Assessing the robustness of a drug product formulation and manufacturing process to variations in raw material (RM) properties is an essential aspect of product development. Motivated by the need to demonstrate understanding of attribute-performance relationships at the time of product registration and for subsequent process maintenance, we review practices to explore RM variations. The relatively miniscule data sets accessible in product development – used to predict response to hypothetical risks – become less relevant as real-world experience of actual variability in the commercial landscape grows. Based on observations of development and manufacturing, we propose a holistic framework exploiting a hierarchy of RM variability, and challenge this with common failure modes. By explicitly incorporating higher-ranking RM variations as perturbations, material-conserving experiments are shown to provide powerful and enduring robustness data.

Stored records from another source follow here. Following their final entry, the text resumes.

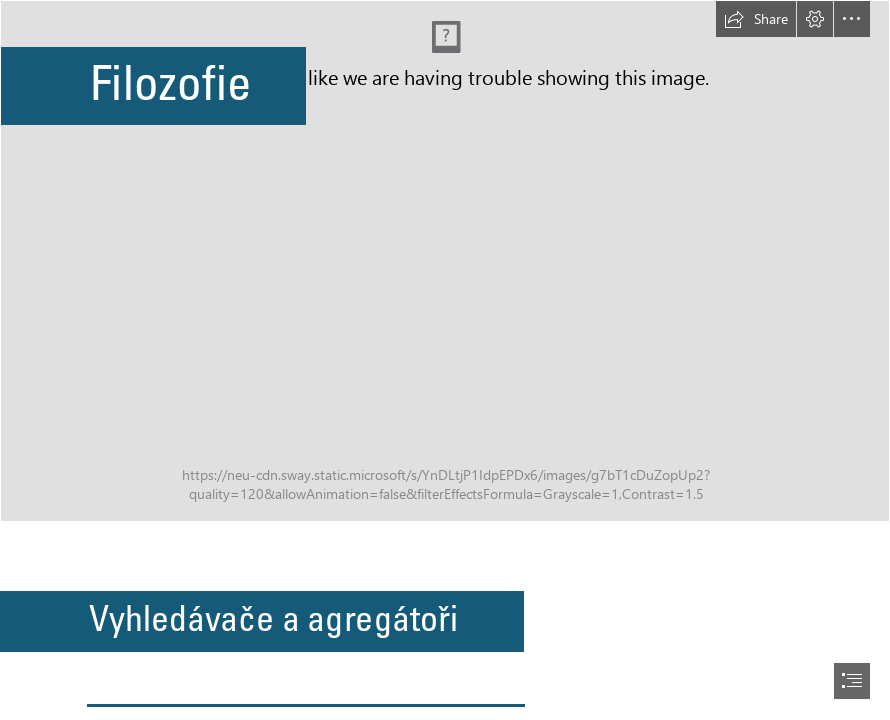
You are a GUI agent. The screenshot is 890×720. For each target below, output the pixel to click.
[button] (756, 19)
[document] (445, 360)
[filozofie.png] (445, 261)
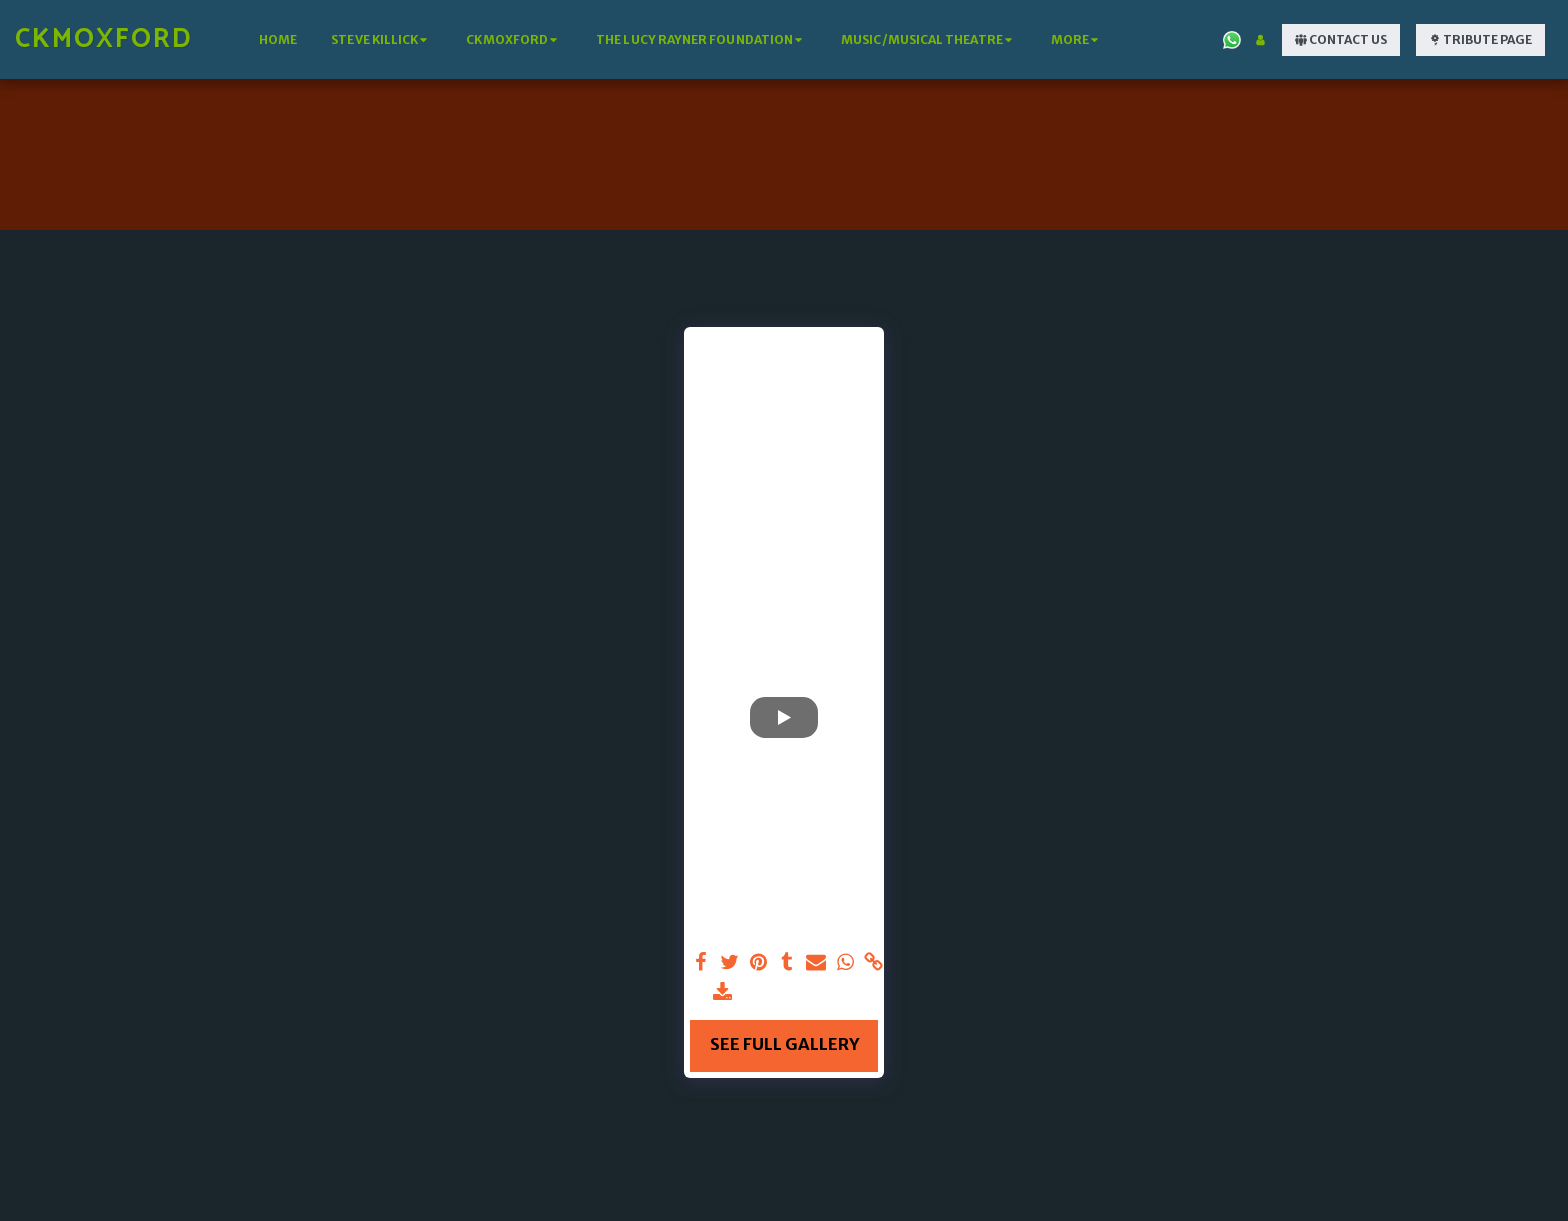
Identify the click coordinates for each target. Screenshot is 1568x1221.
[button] (381, 40)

We illustrate how contextualizing such data in development is valuable for evaluation of changes occurring later in the drug product lifecycle.
Learning Objectives:
Implement a holistic raw material (excipients and API) framework for drug product development and manufacturing, exploiting a hierarchy of raw material variability and challenging this apporach with common failure modes.
Gain better understanding of attribute-performance relationships at the time of new product registration and for
subsequent process maintenance.
Contextualize better development data in formulation and process development to avoid traps of historical QbD approaches and changes which may occur later in the drug product lifecycle.